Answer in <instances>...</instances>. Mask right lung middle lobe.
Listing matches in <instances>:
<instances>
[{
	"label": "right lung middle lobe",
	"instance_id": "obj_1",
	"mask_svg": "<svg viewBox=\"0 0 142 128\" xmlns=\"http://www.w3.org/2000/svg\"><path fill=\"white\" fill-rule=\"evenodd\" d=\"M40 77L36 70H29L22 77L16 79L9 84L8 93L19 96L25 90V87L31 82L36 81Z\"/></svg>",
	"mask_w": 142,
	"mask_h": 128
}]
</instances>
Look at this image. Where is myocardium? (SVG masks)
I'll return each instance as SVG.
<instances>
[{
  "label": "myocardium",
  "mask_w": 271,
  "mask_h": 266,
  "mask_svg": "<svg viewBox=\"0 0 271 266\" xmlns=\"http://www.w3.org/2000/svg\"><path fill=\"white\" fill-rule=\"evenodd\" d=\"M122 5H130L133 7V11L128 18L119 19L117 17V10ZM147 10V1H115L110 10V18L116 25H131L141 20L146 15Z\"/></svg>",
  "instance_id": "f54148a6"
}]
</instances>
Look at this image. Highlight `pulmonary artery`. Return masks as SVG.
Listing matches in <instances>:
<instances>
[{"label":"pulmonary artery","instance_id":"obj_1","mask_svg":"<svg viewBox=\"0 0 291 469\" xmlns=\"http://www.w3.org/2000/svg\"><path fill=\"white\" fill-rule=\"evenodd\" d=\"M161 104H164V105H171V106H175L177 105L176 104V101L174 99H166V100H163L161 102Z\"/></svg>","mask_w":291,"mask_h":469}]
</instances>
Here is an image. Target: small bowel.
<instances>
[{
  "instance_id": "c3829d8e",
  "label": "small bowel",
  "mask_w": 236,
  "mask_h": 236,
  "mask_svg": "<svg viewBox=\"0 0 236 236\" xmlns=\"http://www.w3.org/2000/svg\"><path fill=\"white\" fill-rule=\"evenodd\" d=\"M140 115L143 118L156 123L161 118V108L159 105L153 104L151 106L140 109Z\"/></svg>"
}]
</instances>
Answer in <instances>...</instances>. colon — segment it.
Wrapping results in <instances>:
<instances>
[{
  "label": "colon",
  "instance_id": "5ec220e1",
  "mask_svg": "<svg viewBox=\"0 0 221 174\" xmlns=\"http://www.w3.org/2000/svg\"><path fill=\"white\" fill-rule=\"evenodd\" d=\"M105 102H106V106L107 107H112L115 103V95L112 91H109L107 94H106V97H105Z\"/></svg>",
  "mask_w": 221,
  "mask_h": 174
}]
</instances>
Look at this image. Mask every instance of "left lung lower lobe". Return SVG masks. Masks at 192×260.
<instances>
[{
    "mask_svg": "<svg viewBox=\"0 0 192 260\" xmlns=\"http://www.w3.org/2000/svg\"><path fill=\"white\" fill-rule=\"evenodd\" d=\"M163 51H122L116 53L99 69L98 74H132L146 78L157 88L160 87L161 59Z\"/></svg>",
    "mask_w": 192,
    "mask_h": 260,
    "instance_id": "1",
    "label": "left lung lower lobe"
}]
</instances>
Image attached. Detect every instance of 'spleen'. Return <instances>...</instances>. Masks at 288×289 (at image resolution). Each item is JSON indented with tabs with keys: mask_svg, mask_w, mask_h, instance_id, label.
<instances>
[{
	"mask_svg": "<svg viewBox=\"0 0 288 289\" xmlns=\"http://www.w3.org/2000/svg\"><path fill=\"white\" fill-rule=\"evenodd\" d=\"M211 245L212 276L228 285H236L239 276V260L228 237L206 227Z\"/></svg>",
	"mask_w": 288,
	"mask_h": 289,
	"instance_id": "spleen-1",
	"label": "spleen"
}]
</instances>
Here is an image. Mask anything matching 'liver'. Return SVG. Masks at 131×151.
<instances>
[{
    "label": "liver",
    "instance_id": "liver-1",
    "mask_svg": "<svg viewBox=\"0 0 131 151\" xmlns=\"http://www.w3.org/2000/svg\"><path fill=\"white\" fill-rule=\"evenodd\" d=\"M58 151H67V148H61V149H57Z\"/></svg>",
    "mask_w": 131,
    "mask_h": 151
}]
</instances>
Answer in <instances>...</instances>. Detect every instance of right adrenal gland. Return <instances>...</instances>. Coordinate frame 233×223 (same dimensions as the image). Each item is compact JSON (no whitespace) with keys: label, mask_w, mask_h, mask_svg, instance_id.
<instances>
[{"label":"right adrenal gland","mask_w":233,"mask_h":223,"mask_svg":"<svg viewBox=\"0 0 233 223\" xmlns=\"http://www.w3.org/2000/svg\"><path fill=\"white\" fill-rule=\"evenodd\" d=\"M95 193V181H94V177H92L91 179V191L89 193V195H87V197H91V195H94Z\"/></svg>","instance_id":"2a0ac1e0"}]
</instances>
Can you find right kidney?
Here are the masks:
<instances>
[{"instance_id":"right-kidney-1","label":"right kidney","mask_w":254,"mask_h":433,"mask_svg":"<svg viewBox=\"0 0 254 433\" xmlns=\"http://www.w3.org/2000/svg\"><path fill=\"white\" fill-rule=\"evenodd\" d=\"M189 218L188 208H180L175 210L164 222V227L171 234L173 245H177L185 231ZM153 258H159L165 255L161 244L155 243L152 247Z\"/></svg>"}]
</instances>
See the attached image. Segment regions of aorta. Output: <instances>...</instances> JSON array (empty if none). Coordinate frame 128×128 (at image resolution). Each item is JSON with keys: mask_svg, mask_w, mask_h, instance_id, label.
____________
Brief:
What you return should match the listing above exactly.

Response area:
Answer in <instances>...</instances>. Mask right lung middle lobe.
Listing matches in <instances>:
<instances>
[{
	"label": "right lung middle lobe",
	"instance_id": "obj_1",
	"mask_svg": "<svg viewBox=\"0 0 142 128\" xmlns=\"http://www.w3.org/2000/svg\"><path fill=\"white\" fill-rule=\"evenodd\" d=\"M40 77L36 70H29L22 77L16 79L9 84L8 93L19 96L25 90V87L31 82L36 81Z\"/></svg>",
	"mask_w": 142,
	"mask_h": 128
}]
</instances>
Look at this image. Where is myocardium? (SVG masks)
I'll return each instance as SVG.
<instances>
[{
  "label": "myocardium",
  "mask_w": 271,
  "mask_h": 266,
  "mask_svg": "<svg viewBox=\"0 0 271 266\" xmlns=\"http://www.w3.org/2000/svg\"><path fill=\"white\" fill-rule=\"evenodd\" d=\"M122 5H130L133 7V11L128 18L119 19L117 17V10ZM147 10V1H115L110 10V18L116 25H131L141 20L146 15Z\"/></svg>",
  "instance_id": "f54148a6"
}]
</instances>
Look at this image. Highlight `pulmonary artery`. Return masks as SVG.
Listing matches in <instances>:
<instances>
[{"label":"pulmonary artery","instance_id":"obj_1","mask_svg":"<svg viewBox=\"0 0 291 469\" xmlns=\"http://www.w3.org/2000/svg\"><path fill=\"white\" fill-rule=\"evenodd\" d=\"M161 104H164V105H171V106H175L177 105L176 104V101L174 99H166V100H163L161 102Z\"/></svg>","mask_w":291,"mask_h":469}]
</instances>
Here is an image. Target: small bowel.
<instances>
[{
  "instance_id": "c3829d8e",
  "label": "small bowel",
  "mask_w": 236,
  "mask_h": 236,
  "mask_svg": "<svg viewBox=\"0 0 236 236\" xmlns=\"http://www.w3.org/2000/svg\"><path fill=\"white\" fill-rule=\"evenodd\" d=\"M140 115L143 118L156 123L161 118V108L159 105L153 104L151 106L140 109Z\"/></svg>"
}]
</instances>
Answer in <instances>...</instances>. colon — segment it.
Wrapping results in <instances>:
<instances>
[{
  "label": "colon",
  "instance_id": "5ec220e1",
  "mask_svg": "<svg viewBox=\"0 0 221 174\" xmlns=\"http://www.w3.org/2000/svg\"><path fill=\"white\" fill-rule=\"evenodd\" d=\"M105 102H106V106L107 107H112L115 103V95L112 91H109L107 94H106V97H105Z\"/></svg>",
  "mask_w": 221,
  "mask_h": 174
}]
</instances>
Look at this image. Mask every instance of "left lung lower lobe". Return SVG masks. Masks at 192×260.
<instances>
[{
    "mask_svg": "<svg viewBox=\"0 0 192 260\" xmlns=\"http://www.w3.org/2000/svg\"><path fill=\"white\" fill-rule=\"evenodd\" d=\"M163 51H122L116 53L99 69L98 74H132L146 78L157 88L160 87L161 59Z\"/></svg>",
    "mask_w": 192,
    "mask_h": 260,
    "instance_id": "1",
    "label": "left lung lower lobe"
}]
</instances>
Image attached. Detect every instance of 'spleen'. Return <instances>...</instances>. Masks at 288×289 (at image resolution). Each item is JSON indented with tabs with keys: mask_svg, mask_w, mask_h, instance_id, label.
<instances>
[{
	"mask_svg": "<svg viewBox=\"0 0 288 289\" xmlns=\"http://www.w3.org/2000/svg\"><path fill=\"white\" fill-rule=\"evenodd\" d=\"M211 245L212 276L228 285H236L239 276V260L228 237L206 227Z\"/></svg>",
	"mask_w": 288,
	"mask_h": 289,
	"instance_id": "spleen-1",
	"label": "spleen"
}]
</instances>
Here is an image. Mask anything matching 'liver'. Return SVG. Masks at 131×151.
<instances>
[{
    "label": "liver",
    "instance_id": "liver-1",
    "mask_svg": "<svg viewBox=\"0 0 131 151\" xmlns=\"http://www.w3.org/2000/svg\"><path fill=\"white\" fill-rule=\"evenodd\" d=\"M58 151H67V148H61V149H57Z\"/></svg>",
    "mask_w": 131,
    "mask_h": 151
}]
</instances>
Answer in <instances>...</instances>. Detect every instance of right adrenal gland. Return <instances>...</instances>. Coordinate frame 233×223 (same dimensions as the image). Each item is compact JSON (no whitespace) with keys: label, mask_w, mask_h, mask_svg, instance_id.
<instances>
[{"label":"right adrenal gland","mask_w":233,"mask_h":223,"mask_svg":"<svg viewBox=\"0 0 233 223\" xmlns=\"http://www.w3.org/2000/svg\"><path fill=\"white\" fill-rule=\"evenodd\" d=\"M95 193V181H94V177H92L91 179V191L89 193V195H87V197H91V195H94Z\"/></svg>","instance_id":"2a0ac1e0"}]
</instances>
Can you find right kidney?
Here are the masks:
<instances>
[{"instance_id":"right-kidney-1","label":"right kidney","mask_w":254,"mask_h":433,"mask_svg":"<svg viewBox=\"0 0 254 433\" xmlns=\"http://www.w3.org/2000/svg\"><path fill=\"white\" fill-rule=\"evenodd\" d=\"M189 218L188 208H180L175 210L164 222V227L171 234L173 245H177L185 231ZM153 258H159L165 255L161 244L155 243L152 247Z\"/></svg>"}]
</instances>
See the attached image. Segment regions of aorta. Output: <instances>...</instances> JSON array (empty if none). Coordinate frame 128×128 (at image resolution). Each item is JSON with keys: mask_svg, mask_w, mask_h, instance_id, label.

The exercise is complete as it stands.